The countryman is of course free. He is an insatiable fellow, and he secretly had the idea of ​​entering the gate of the law, so he embraced this delusion and found the gate of the law, and he has been sitting there ever since.In the process of waiting and pleading, suffering in pain, and in the coldness of the gatekeeper, he gradually realized the existence of the Fa.Likewise, K. was a prisoner of the same freedom the morning of his arrest.Since he has unconsciously and freely chosen the Dharma, the Dharma has also chosen him.So he had to gradually abandon everything in the world. During this period, he could do almost whatever he wanted, no matter what he did, it didn't matter in the end.He became free, bad, mean; in short, he changed from a gentleman to a sneaky villain.He only needs to be responsible for one thing, and that is the law.But the law is always hidden in the depths, and his attitude is ambiguous. He suffers from it, worries about it, and for this reason, he further abandons the value of the world invisibly.But the Dharma still doesn't show up, what it wants is a complete refuge. The only difference between K and the countryman is that K is a person in the world, while the countryman is a person in fables.The countryman in the fable is extremely devout to the law and waits wholeheartedly. In the secular world, K’s attitude towards the law is a kind of submission of resistance, that is, to resist subjectively, and the objective effect achieved is submission.He walked half-heartedly and stumbled on the path leading to the Fa.The end is the same, the process is very different.

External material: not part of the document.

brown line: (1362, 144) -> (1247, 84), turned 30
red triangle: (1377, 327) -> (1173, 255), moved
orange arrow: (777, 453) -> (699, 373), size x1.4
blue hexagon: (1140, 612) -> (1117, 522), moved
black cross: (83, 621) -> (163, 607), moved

According to the gatekeeper's understanding, what is law?The gatekeeper has never seen the Dharma, he is also secretly employed by the Dharma, and the day he guards the gate to prevent the countrymen from entering is the day he begins to experience the Dharma.The more the country people suffered and the more miserable their begging, the more genuinely the gatekeeper felt about the Fa.If it is said that he himself cannot prove the existence of the Fa, then the unchanging fanaticism of the country people, the determination to seek death, and his ruthless rejection of sticking to principles are the best proof in itself.So the law cannot be doubted.The job of the gatekeeper is to torment the countryman, while at the same time allowing him to have a small hope, so as to experience the law, defend the law, and let the law's lust be displayed through the countryman.Perhaps for him, the country comes first after the law, but that is just a belief.It can also be said that only with the country people can the law exist, the gatekeepers can be qualified as guards, and the process of law can only begin.The doorman said at the end of the process that he was going to close the door, and that was just to illustrate his profession.The door of law will disappear with the death of the countryman.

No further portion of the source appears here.